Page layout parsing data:

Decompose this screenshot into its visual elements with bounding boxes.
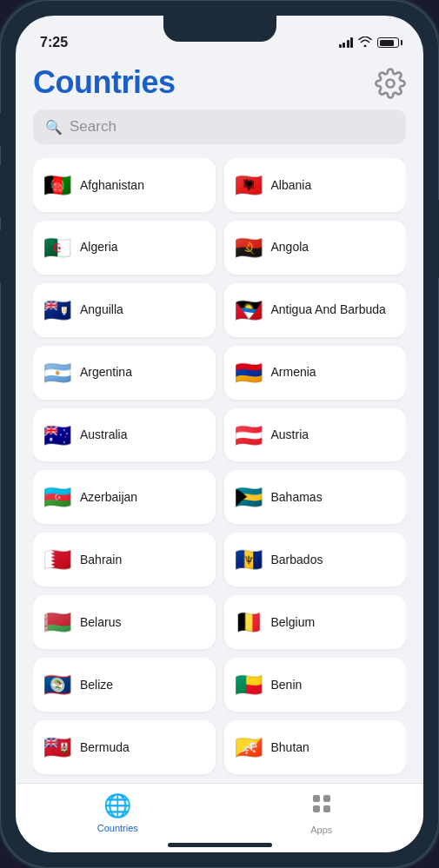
svg-rect-3: [313, 805, 320, 812]
signal-icon: [339, 37, 354, 48]
country-name: Anguilla: [80, 302, 123, 317]
country-name: Antigua And Barbuda: [271, 302, 386, 317]
flag-icon: 🇦🇿: [43, 486, 71, 508]
volume-up-button: [0, 165, 3, 217]
list-item[interactable]: 🇧🇸Bahamas: [224, 470, 407, 524]
status-icons: [339, 36, 400, 50]
country-name: Azerbaijan: [80, 490, 137, 505]
country-name: Bahamas: [271, 490, 323, 505]
phone-screen: 7:25: [16, 16, 423, 852]
home-indicator: [168, 843, 272, 847]
flag-icon: 🇦🇱: [235, 174, 263, 196]
svg-point-0: [387, 80, 395, 88]
flag-icon: 🇧🇯: [235, 673, 263, 696]
country-name: Bahrain: [80, 553, 122, 567]
flag-icon: 🇦🇷: [43, 361, 71, 384]
list-item[interactable]: 🇧🇹Bhutan: [224, 720, 407, 774]
list-item[interactable]: 🇧🇧Barbados: [224, 533, 407, 586]
country-name: Argentina: [80, 365, 132, 380]
list-item[interactable]: 🇦🇱Albania: [224, 158, 407, 212]
notch: [163, 16, 276, 42]
list-item[interactable]: 🇦🇺Australia: [33, 408, 216, 462]
main-content: Countries 🔍 Search 🇦🇫Afghanistan🇦🇱Albani…: [16, 57, 423, 783]
search-icon: 🔍: [45, 119, 63, 136]
country-name: Belarus: [80, 615, 121, 630]
flag-icon: 🇦🇫: [43, 174, 71, 196]
flag-icon: 🇧🇪: [235, 611, 263, 633]
flag-icon: 🇦🇺: [43, 424, 71, 447]
country-name: Algeria: [80, 240, 118, 255]
flag-icon: 🇧🇸: [235, 486, 263, 508]
svg-rect-1: [313, 795, 320, 802]
list-item[interactable]: 🇦🇴Angola: [224, 221, 407, 275]
list-item[interactable]: 🇦🇬Antigua And Barbuda: [224, 283, 407, 337]
list-item[interactable]: 🇧🇯Benin: [224, 658, 407, 712]
country-name: Angola: [271, 240, 309, 255]
country-name: Bermuda: [80, 740, 130, 755]
page-title: Countries: [33, 64, 176, 101]
country-name: Armenia: [271, 365, 316, 380]
tab-countries[interactable]: 🌐 Countries: [16, 792, 220, 833]
globe-icon: 🌐: [103, 792, 131, 819]
volume-down-button: [0, 230, 3, 282]
list-item[interactable]: 🇧🇲Bermuda: [33, 720, 216, 774]
flag-icon: 🇦🇹: [235, 424, 263, 447]
country-name: Afghanistan: [80, 178, 144, 193]
settings-icon[interactable]: [375, 68, 406, 99]
list-item[interactable]: 🇦🇮Anguilla: [33, 283, 216, 337]
flag-icon: 🇧🇧: [235, 548, 263, 571]
flag-icon: 🇧🇲: [43, 736, 71, 759]
silent-switch: [0, 113, 3, 146]
tab-apps-label: Apps: [310, 825, 332, 835]
list-item[interactable]: 🇦🇹Austria: [224, 408, 407, 462]
countries-grid: 🇦🇫Afghanistan🇦🇱Albania🇩🇿Algeria🇦🇴Angola🇦…: [33, 158, 406, 783]
list-item[interactable]: 🇦🇷Argentina: [33, 346, 216, 400]
country-name: Austria: [271, 427, 309, 442]
tab-countries-label: Countries: [97, 823, 138, 833]
country-name: Bhutan: [271, 740, 309, 755]
flag-icon: 🇦🇴: [235, 236, 263, 259]
list-item[interactable]: 🇧🇾Belarus: [33, 595, 216, 649]
flag-icon: 🇧🇭: [43, 548, 71, 571]
list-item[interactable]: 🇦🇫Afghanistan: [33, 158, 216, 212]
power-button: [436, 200, 439, 278]
flag-icon: 🇧🇹: [235, 736, 263, 759]
country-name: Barbados: [271, 553, 323, 567]
svg-rect-2: [323, 795, 330, 802]
search-placeholder: Search: [70, 118, 116, 136]
battery-icon: [377, 37, 399, 48]
flag-icon: 🇩🇿: [43, 236, 71, 259]
flag-icon: 🇦🇮: [43, 299, 71, 321]
flag-icon: 🇧🇿: [43, 673, 71, 696]
list-item[interactable]: 🇦🇿Azerbaijan: [33, 470, 216, 524]
search-bar[interactable]: 🔍 Search: [33, 109, 406, 144]
phone-frame: 7:25: [0, 0, 439, 868]
list-item[interactable]: 🇧🇪Belgium: [224, 595, 407, 649]
tab-apps[interactable]: Apps: [220, 792, 424, 835]
header-row: Countries: [33, 64, 406, 101]
list-item[interactable]: 🇧🇭Bahrain: [33, 533, 216, 586]
list-item[interactable]: 🇦🇲Armenia: [224, 346, 407, 400]
flag-icon: 🇦🇬: [235, 299, 263, 321]
flag-icon: 🇧🇾: [43, 611, 71, 633]
list-item[interactable]: 🇧🇿Belize: [33, 658, 216, 712]
list-item[interactable]: 🇩🇿Algeria: [33, 221, 216, 275]
wifi-icon: [358, 36, 372, 50]
country-name: Belgium: [271, 615, 316, 630]
country-name: Australia: [80, 427, 127, 442]
country-name: Benin: [271, 678, 303, 692]
country-name: Albania: [271, 178, 312, 193]
svg-rect-4: [323, 805, 330, 812]
status-time: 7:25: [40, 35, 68, 50]
apps-icon: [310, 792, 333, 821]
tab-bar: 🌐 Countries Apps: [16, 783, 423, 852]
country-name: Belize: [80, 678, 113, 692]
flag-icon: 🇦🇲: [235, 361, 263, 384]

What is being asked: If a line contains the word "Bhutan", it counts; say how many such lines the records hold, and give only that number.

Response: 2